▶ [DIRECTIONS]
Taking the records below, count the lines in which "order" appears and supply only the count.

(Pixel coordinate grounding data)
____

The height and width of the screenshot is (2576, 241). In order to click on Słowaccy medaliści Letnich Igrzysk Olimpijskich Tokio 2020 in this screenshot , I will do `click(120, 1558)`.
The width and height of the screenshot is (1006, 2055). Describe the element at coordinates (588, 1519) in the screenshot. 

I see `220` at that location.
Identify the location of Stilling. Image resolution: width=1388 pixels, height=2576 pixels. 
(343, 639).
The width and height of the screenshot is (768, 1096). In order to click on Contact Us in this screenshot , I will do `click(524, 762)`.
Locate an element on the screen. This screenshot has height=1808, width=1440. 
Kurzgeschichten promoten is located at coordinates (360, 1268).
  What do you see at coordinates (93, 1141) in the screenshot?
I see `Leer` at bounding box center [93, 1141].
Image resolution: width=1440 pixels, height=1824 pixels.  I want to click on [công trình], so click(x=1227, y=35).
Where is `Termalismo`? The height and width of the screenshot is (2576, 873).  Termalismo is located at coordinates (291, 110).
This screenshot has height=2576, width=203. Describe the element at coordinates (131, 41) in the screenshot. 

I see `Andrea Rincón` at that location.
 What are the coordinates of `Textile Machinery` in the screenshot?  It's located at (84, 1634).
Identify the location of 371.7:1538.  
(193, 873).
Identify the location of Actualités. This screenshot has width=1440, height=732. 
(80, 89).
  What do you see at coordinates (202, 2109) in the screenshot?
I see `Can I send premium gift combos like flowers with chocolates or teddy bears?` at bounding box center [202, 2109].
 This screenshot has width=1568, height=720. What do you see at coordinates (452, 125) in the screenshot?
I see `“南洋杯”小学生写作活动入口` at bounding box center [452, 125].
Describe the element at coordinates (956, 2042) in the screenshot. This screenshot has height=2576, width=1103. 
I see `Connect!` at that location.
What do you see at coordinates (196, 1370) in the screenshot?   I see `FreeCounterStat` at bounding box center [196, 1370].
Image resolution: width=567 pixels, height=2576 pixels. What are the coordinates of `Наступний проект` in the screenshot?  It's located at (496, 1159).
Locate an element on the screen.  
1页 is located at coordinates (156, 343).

____

▶ [RESPONSE]
2